Apple is knee-deep in mobile, and the evolution in computing. They are growing their computer business while disrupting the PC and their own computers. The iPhone continues to take global market share. The iPhone US share has increased. The iPad Mini and iTunes 11 indicate the culture of high quality products outside the era of Steve Jobs.
The company best positioned to continue to take advantage of the mobile trend, is trading at the lowest comparable metrics.
Valuation is obviously a very subjective thing. I can produce a valuation to justify AAPL to trade between $600-700 pending on the method used to value the stock. (Although any of the generally accepted valuation methods can not produce a value for the stock with a 500 handle.) Regardless of the valuation method, the company best positioned for the future of mobile computing (and all that implies) is trading at the lowest comparable metrics to its peers.
AAPL market inefficiency
The craziness of Apple continues. If its rallying, the market players keep talking about the rally. If its declining, thats all we hear about too.

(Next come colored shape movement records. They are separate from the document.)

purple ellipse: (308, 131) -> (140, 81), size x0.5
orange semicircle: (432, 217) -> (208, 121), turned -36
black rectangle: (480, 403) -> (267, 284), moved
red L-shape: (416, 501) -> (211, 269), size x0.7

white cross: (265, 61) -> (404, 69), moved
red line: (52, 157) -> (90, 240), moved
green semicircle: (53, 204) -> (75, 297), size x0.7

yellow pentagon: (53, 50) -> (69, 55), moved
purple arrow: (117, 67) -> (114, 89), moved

Noise aside, and lets look at recent developments in AAPL:
1. Apple has shown it can successfully create and transition products without Steve Jobs. (Meaning the company culture is very much alive.) We see this in the iPad Mini and iTunes 11.
The iPad Mini is selling very well. And iTunes 11 has received pretty good reviews.

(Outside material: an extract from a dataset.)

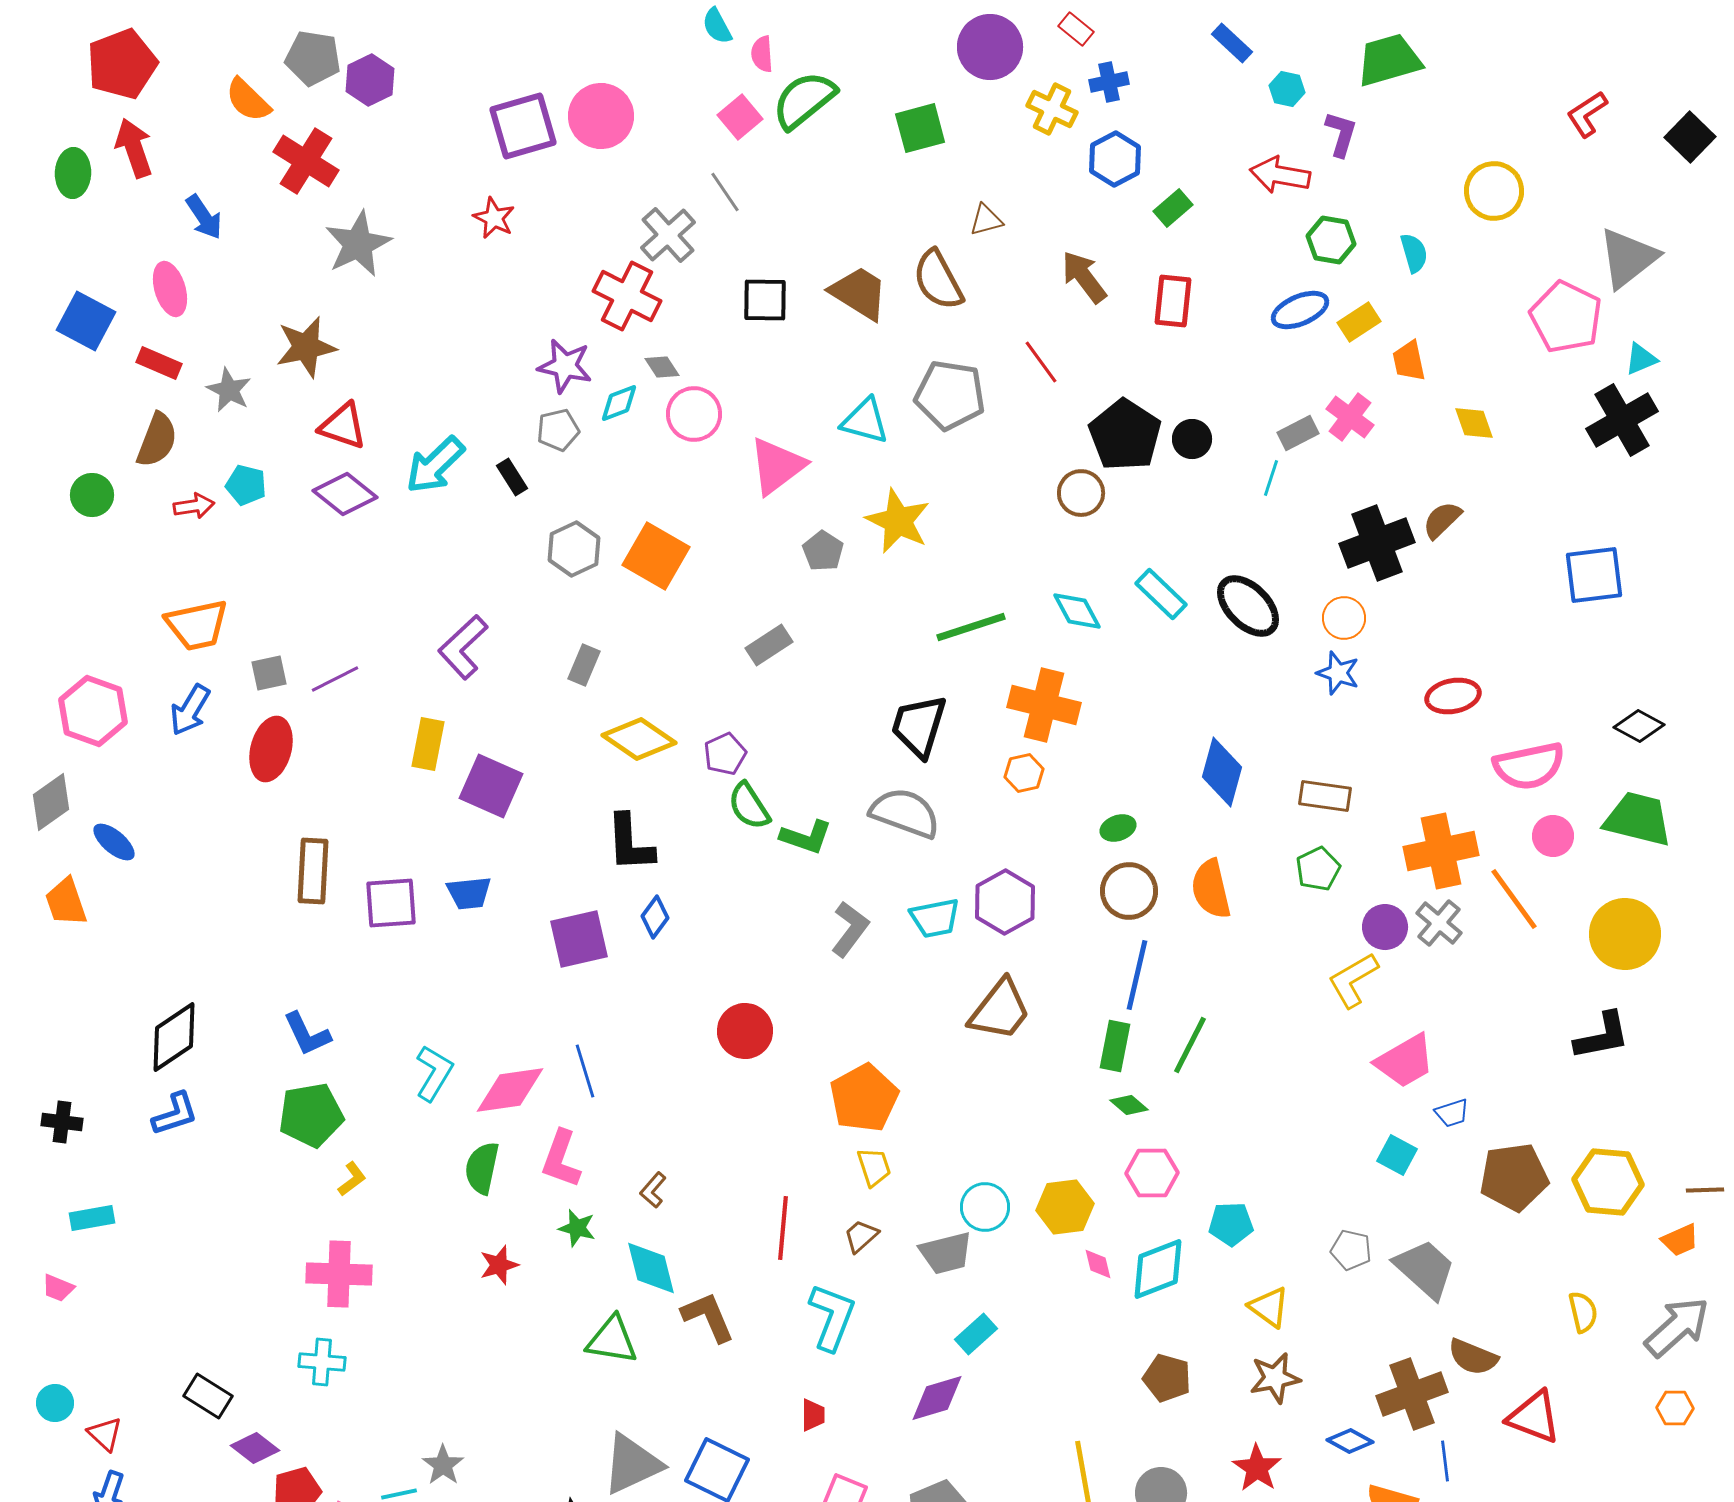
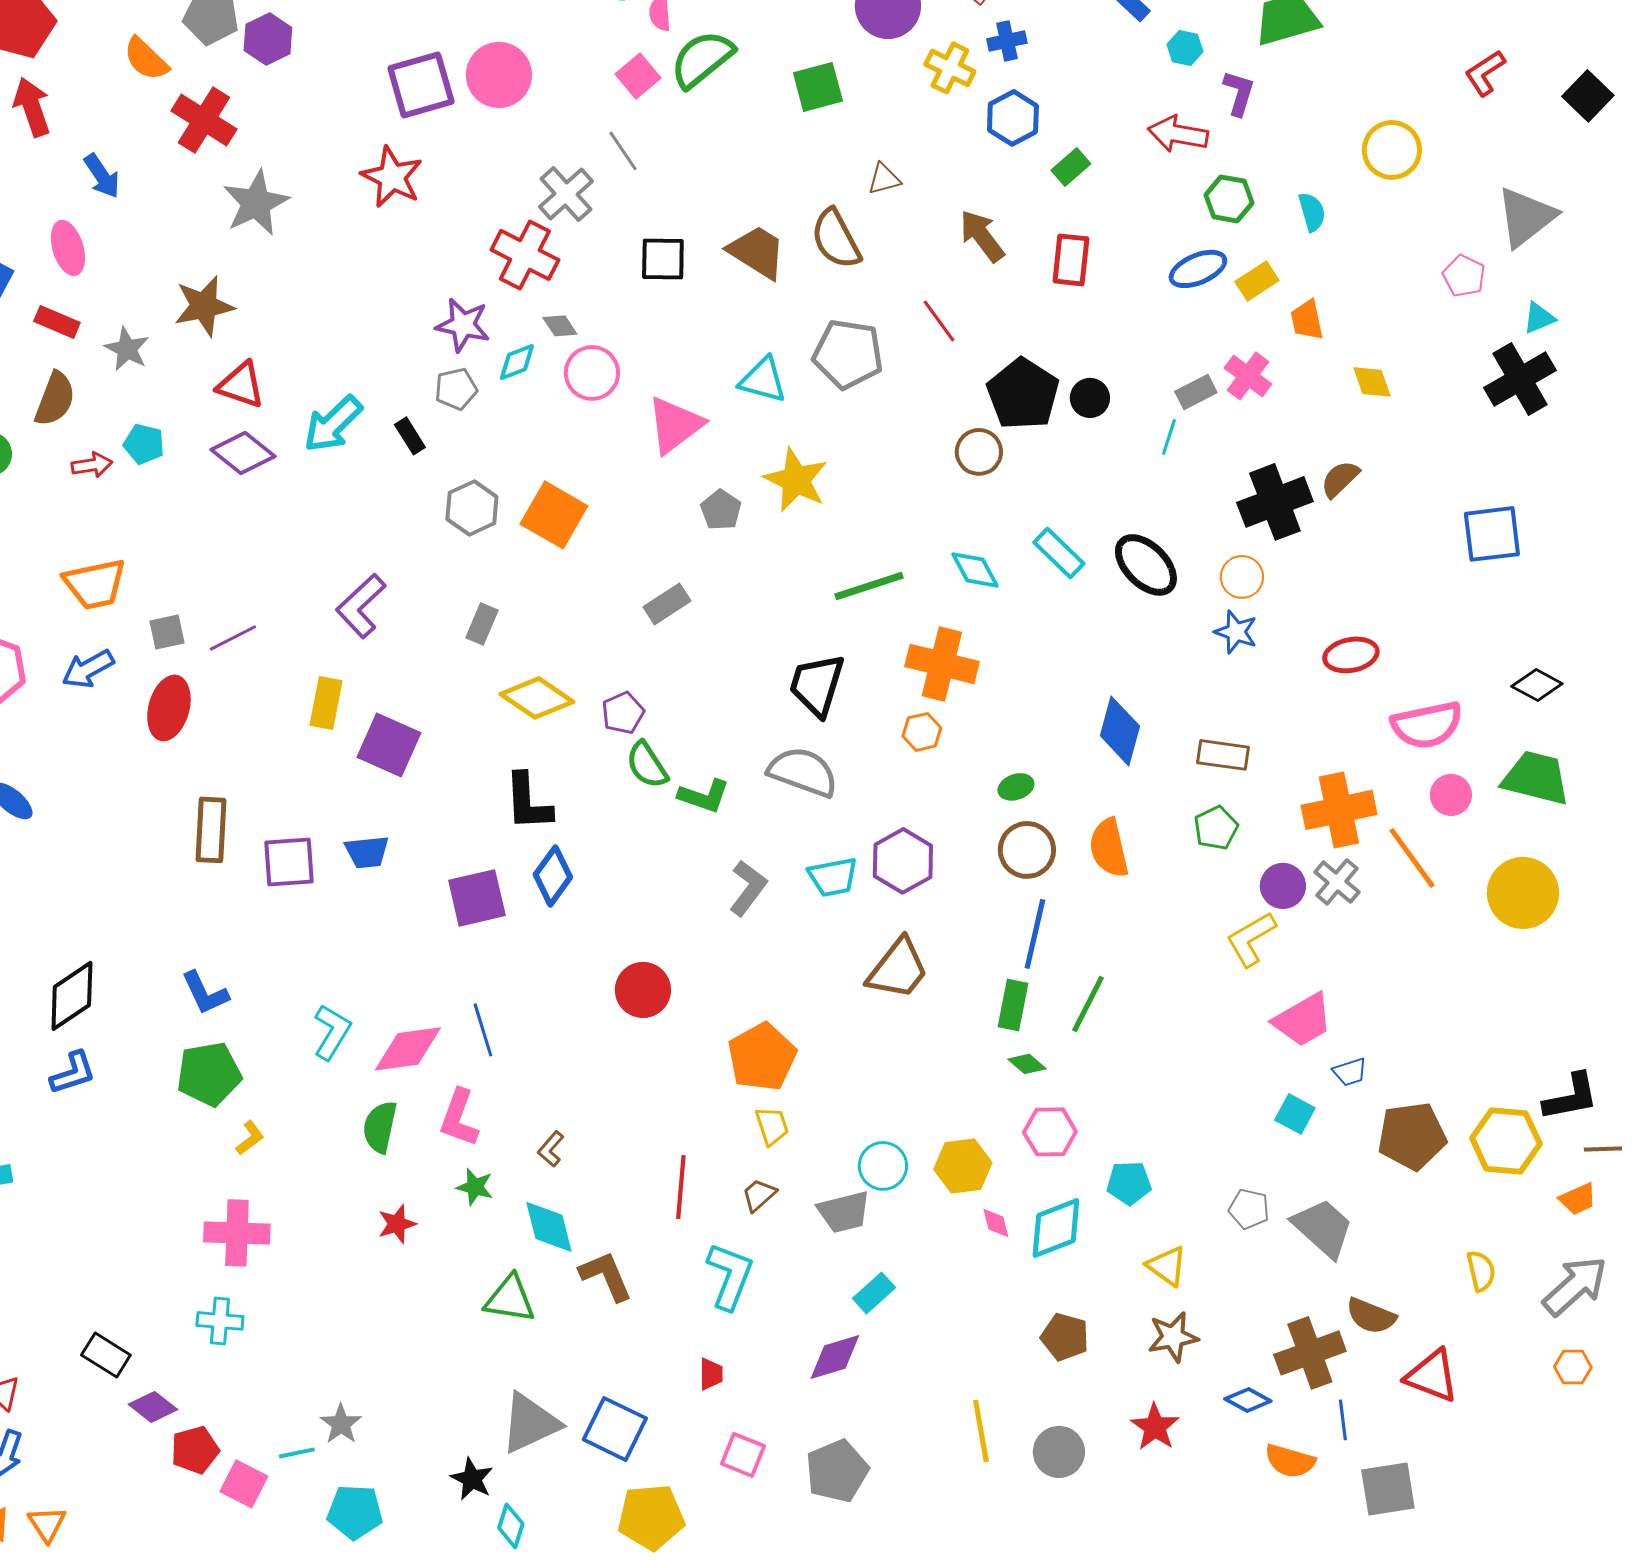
red star: (494, 218) -> (392, 177), size x1.5
pink pentagon: (1566, 317) -> (1464, 276), size x0.6
blue arrow: (190, 710) -> (88, 669), turned 30
blue diamond: (655, 917) -> (553, 876), size x1.4
black L-shape: (1602, 1036) -> (1571, 1097), moved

2. The iPhone 5 is gaining market share in the US. And is selling briskly in China. (The 4S and 4 are selling well too.)
3. China will be the largest mobile market, and Apple dominates there. (tablets)
The only known negative for AAPL is that yr-over-yr comparison growth will not be as extreme as the past two years. But the market never rewarded AAPL when it was growing at a +85% earnings clip. Instead over the past two years the market has allowed AAPL to trade with its cash-growth.
The stock price is currently around 550. The above is projecting a modest $8B cash growth from the last quarter. (The $8B is due to historic cash generation from Q4-to-Q1. But the number really should be higher this go-around because of new product launches and expanded reach of those products.)
Based on cash-generation, AAPL's stock price is to be near 650-700. Based on historical trailing PE ranges (around 13.5-14.5) AAPL should be trading near low/mid 600s. (And if looking at the cash-flow, excluding cash and just the businesses, AAPL's stock should be near high 600s/low 700s.)
Any way I look at it, AAPL's stock merits a +600 handle, not a 500 handle. Regardless of current action, as the quarter begins to end, AAPL's stock will begin to recognize the above.
A consolidation from the recent run was merited. A +20 point decline is not. AAPL is currently very oversold.